=== Work instruction ===
Which lines in the data below contain the word "Livre"? Pull each of them out.

=== Task data ===
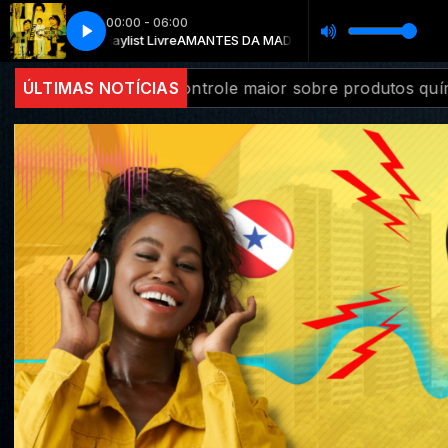
00:00 - 06:00
ist Livre
RADIO PARA ONLINE
AMANTES DA MADRUGADA com Playlist Livre
e maior sobre produtos químicos
ÚLTIMAS NOTÍCIAS
Diversidade na inova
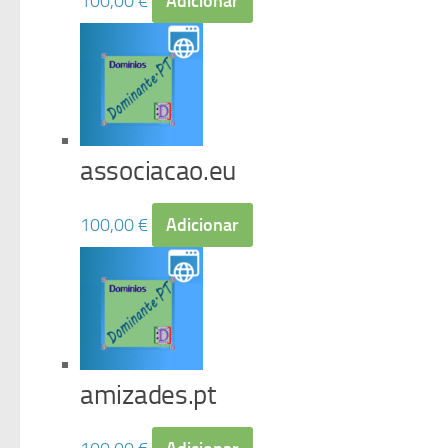
100,00
€
Adicionar
associacao.eu
100,00
€
Adicionar
amizades.pt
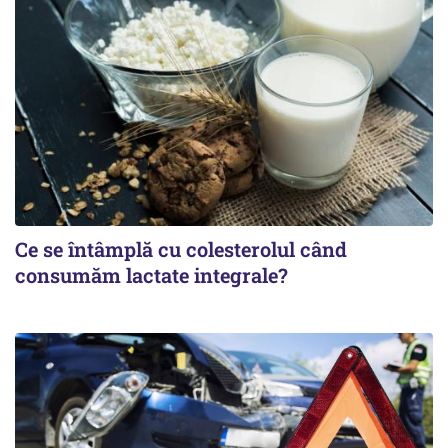
Ce se întâmplă cu colesterolul când
consumăm lactate integrale?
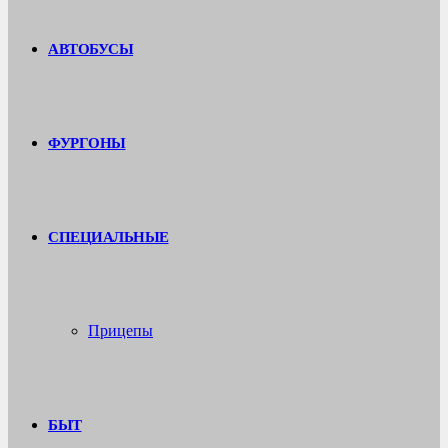
АВТОБУСЫ
ФУРГОНЫ
СПЕЦИАЛЬНЫЕ
Прицепы
БЫТ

=== Solution below ===
ist Livre
AMANTES DA MADRUGADA com Playlist Livre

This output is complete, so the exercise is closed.